_What you have to do:_ Your answer should consist of the lines in the listing that hold "kann".

------ Excerpted records

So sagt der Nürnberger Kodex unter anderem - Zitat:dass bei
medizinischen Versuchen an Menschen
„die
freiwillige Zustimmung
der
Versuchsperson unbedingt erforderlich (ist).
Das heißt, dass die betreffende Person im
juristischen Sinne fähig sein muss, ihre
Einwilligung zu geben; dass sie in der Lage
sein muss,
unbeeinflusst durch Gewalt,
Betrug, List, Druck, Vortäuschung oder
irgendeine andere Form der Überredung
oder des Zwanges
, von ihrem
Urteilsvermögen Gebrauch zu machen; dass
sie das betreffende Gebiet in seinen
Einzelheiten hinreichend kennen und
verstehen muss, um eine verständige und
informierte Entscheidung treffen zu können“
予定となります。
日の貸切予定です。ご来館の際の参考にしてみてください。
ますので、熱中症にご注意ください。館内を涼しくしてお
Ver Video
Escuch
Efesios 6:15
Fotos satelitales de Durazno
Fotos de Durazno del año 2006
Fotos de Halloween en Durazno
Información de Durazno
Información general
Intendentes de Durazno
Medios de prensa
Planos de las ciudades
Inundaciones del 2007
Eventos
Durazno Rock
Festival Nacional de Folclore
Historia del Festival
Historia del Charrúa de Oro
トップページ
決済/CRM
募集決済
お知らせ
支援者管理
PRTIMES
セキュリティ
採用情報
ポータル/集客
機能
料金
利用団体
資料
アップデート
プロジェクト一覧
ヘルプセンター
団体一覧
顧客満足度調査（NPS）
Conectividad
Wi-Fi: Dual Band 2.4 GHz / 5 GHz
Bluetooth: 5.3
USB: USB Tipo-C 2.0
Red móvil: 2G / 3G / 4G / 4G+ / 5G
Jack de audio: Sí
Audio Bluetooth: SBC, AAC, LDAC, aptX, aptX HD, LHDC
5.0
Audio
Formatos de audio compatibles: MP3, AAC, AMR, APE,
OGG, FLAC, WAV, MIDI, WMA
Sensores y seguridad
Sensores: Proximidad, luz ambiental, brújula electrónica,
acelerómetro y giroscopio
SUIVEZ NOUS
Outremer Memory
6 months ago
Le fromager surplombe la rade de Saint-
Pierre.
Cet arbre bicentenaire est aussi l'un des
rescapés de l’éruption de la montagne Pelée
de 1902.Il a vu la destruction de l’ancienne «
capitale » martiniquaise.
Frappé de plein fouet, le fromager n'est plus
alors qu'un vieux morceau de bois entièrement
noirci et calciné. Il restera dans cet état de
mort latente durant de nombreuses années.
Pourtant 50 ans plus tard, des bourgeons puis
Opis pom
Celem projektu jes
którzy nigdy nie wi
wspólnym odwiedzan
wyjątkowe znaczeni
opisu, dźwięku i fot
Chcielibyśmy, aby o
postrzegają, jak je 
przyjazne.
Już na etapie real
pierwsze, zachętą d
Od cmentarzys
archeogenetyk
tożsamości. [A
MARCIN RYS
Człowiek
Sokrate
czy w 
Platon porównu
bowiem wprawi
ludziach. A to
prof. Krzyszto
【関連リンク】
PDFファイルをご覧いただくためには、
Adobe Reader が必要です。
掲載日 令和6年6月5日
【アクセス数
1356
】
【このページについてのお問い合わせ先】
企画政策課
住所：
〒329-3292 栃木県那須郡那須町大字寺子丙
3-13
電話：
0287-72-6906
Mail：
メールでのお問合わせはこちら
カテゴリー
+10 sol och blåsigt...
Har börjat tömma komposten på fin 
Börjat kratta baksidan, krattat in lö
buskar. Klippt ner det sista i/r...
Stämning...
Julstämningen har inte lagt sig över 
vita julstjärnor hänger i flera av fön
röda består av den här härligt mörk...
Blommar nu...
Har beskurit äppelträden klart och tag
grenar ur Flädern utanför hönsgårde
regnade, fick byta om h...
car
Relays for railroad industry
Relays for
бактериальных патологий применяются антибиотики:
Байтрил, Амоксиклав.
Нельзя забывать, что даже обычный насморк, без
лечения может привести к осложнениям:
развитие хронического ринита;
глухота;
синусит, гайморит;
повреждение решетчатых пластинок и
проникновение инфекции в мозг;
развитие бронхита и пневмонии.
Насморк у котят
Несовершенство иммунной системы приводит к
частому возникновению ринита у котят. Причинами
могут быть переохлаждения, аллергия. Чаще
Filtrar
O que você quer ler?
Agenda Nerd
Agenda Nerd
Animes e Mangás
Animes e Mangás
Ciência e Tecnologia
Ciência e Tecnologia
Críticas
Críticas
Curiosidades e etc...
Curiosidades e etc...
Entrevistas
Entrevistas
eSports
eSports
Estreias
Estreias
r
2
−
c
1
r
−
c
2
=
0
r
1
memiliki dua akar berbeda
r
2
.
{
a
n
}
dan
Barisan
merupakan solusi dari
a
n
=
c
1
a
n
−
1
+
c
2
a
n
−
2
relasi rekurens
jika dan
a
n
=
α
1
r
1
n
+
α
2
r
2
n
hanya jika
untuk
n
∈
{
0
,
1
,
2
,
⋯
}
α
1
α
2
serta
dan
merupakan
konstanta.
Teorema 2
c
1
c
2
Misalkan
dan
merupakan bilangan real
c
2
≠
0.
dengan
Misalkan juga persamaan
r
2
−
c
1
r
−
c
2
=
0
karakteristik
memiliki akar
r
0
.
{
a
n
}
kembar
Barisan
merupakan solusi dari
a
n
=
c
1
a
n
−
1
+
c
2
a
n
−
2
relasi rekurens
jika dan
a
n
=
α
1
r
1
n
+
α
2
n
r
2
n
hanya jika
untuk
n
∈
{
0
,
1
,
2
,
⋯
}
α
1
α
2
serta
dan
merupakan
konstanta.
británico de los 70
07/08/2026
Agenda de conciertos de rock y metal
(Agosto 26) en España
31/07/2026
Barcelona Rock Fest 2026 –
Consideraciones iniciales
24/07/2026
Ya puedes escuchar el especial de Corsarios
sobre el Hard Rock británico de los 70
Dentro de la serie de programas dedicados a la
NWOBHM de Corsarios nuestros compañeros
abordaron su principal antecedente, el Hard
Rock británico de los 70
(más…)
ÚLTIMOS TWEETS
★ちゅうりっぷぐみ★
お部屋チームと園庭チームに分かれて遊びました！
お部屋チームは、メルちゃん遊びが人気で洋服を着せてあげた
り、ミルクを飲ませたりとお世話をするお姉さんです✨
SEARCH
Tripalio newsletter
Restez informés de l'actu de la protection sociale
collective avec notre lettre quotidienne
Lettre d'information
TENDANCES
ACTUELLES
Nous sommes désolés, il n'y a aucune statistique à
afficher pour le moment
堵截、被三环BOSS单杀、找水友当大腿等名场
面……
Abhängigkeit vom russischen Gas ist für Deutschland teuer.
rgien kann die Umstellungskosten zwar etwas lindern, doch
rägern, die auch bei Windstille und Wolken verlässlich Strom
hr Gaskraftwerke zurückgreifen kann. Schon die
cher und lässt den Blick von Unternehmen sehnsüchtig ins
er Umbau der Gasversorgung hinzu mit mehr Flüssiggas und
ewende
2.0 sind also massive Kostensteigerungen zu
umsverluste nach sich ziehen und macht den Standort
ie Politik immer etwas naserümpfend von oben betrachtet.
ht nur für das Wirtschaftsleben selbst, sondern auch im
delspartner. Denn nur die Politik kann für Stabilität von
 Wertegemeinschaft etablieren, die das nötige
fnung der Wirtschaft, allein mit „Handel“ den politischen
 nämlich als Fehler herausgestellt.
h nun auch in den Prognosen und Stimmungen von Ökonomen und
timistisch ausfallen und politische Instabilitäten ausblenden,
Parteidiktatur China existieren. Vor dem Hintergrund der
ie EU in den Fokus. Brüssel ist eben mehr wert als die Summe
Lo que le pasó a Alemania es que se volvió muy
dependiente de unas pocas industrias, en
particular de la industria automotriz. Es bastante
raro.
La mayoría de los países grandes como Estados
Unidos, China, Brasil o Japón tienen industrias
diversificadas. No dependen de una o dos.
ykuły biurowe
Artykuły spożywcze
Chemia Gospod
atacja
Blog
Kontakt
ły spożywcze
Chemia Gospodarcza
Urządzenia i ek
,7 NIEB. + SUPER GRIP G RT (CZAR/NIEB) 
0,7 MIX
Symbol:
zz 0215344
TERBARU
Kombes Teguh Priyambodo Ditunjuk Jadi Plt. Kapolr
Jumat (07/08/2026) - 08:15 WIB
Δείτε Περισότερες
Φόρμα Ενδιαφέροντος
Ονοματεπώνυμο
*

------------

_Written reply:_
rgien kann die Umstellungskosten zwar etwas lindern, doch
hr Gaskraftwerke zurückgreifen kann. Schon die
delspartner. Denn nur die Politik kann für Stabilität von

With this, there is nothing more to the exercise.